Hm hm I did see that picture and I do see how they look orange and how they're shoaling. My rasboras shoal too... When I get home, I'll see if I can find a picture of mine that shows the color. I'm no photographer so this may never happen.

Btw, your tanks are beautiful! Both the rasbora tank and your 13 stones tank. I don't know how important schooling behavior vs shoaling behavior is to you. It seems like the best schooling fish are ember tetra & rummynose tetra. Based on your scape, I immediately think you would want fish that will swim in the upper-to-middle levels of your tank. (This is assuming you will stick with keeping the hardscape the focal point with low, carpet plants.) I think rasboras fit that bill but I can see how you want to try a different rasbora species. 

I think CPDs tend to stick to the lower-to-middle levels of tanks, so I would not recommend that. Most tetras do too... I get the impression most iwagumi tanks have rasboras or tetras though.
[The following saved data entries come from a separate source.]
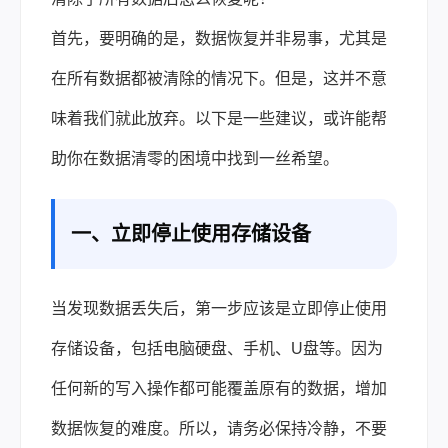
首先，要明确的是，
数据恢复
并非易事，尤其是
在所有数据都被清除的情况下。但是，这并不意
味着我们就此放弃。以下是一些建议，或许能帮
助你在数据清零的困境中找到一丝希望。
一、立即停止使用存储设备
当发现数据丢失后，第一步应该是立即停止使用
存储设备，包括电脑硬盘、手机、U盘等。因为
任何新的写入操作都可能覆盖原有的数据，增加
数据恢复的难度。所以，请务必保持冷静，不要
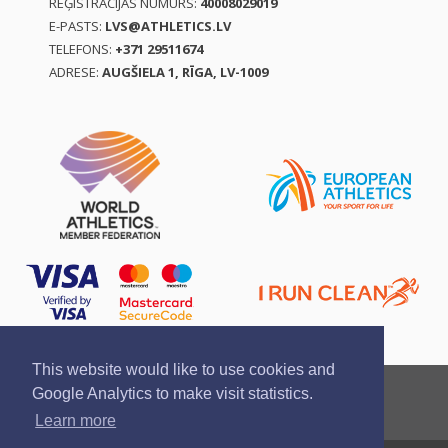
REĢISTRĀCIJAS NUMURS:
40008029019
E-PASTS:
LVS@ATHLETICS.LV
TELEFONS:
+371 29511674
ADRESE:
AUGŠIELA 1, RĪGA, LV-1009
This website would like to use cookies and
Ziņo par pārkāpumu
Privātuma politika
Google Analytics to make visit statistics.
Pirkšanas un atgriešanas noteikumi
Learn more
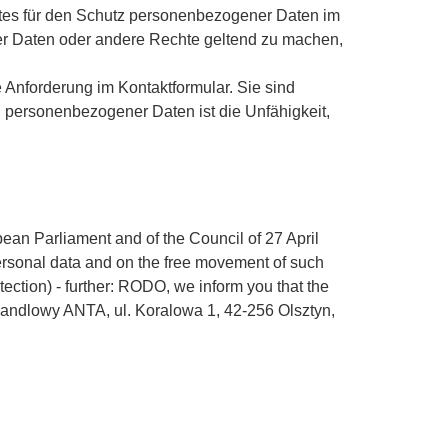
tes für den Schutz personenbezogener Daten im
r Daten oder andere Rechte geltend zu machen,
e Anforderung im Kontaktformular.
Sie sind
ung personenbezogener Daten ist die Unfähigkeit,
ean Parliament and of the Council of 27 April
personal data and on the free movement of such
tection)
- further: RODO, we inform you that the
Handlowy ANTA, ul.
Koralowa 1, 42-256 Olsztyn,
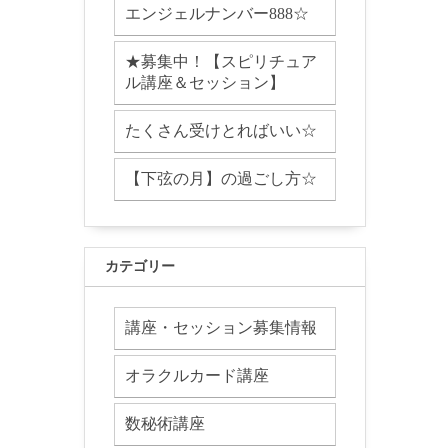
エンジェルナンバー888☆
★募集中！【スピリチュア
ル講座＆セッション】
たくさん受けとればいい☆
【下弦の月】の過ごし方☆
カテゴリー
講座・セッション募集情報
オラクルカード講座
数秘術講座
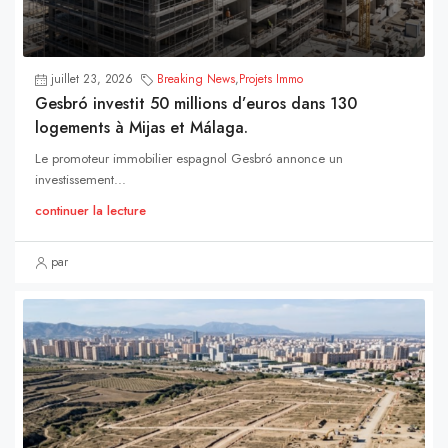
juillet 23, 2026
Breaking News
,
Projets Immo
Gesbró investit 50 millions d’euros dans 130
logements à Mijas et Málaga.
Le promoteur immobilier espagnol Gesbró annonce un
investissement...
continuer la lecture
par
How about rainbowfish? Rainbowfish tend to be in the upper levels and seem to fit the bill in terms of pH. Maybe threadfin rainbowfish? I found this video online... http://www.youtube.com/watch?v=XJdoAOLAtc8 They stocked it like a store would. I would get less, but they do seem to stick to that upper-middle water level. Maybe pseudomugil furcata? http://www.youtube.com/watch?v=MA1iirBB1dM They seem to be all over the place and maybe more lively than you're looking for. Your scape reminds me of a minnow habitat. Maybe Tanichthys micagemmae?


----------



## talontsiawd (Oct 19, 2008)

Yeah, most iwagumi or iwagumi inspired tanks (I don't consider my tank iwagumi but it is heavily based of the style) have Tetra's or Rasbora's. Schooling behavior is important in this style of tank as you normally use a single species and the fish are really out in the open as their isn't much hiding going on. That is why Rummynose was at the top of my list but Cardinals can school well and their appearance put them in the running. 

I have been interested in threadfin rainbowfish. They are a bit less active but are attractive. The only place I know that carries them is about an hour away from me at this point. I go there when I am in the area but I keep moving further away from them, not closer.

I will have to check out ember tetra's as I haven't really seen them in person. Maybe someone carries them and I just never saw them. 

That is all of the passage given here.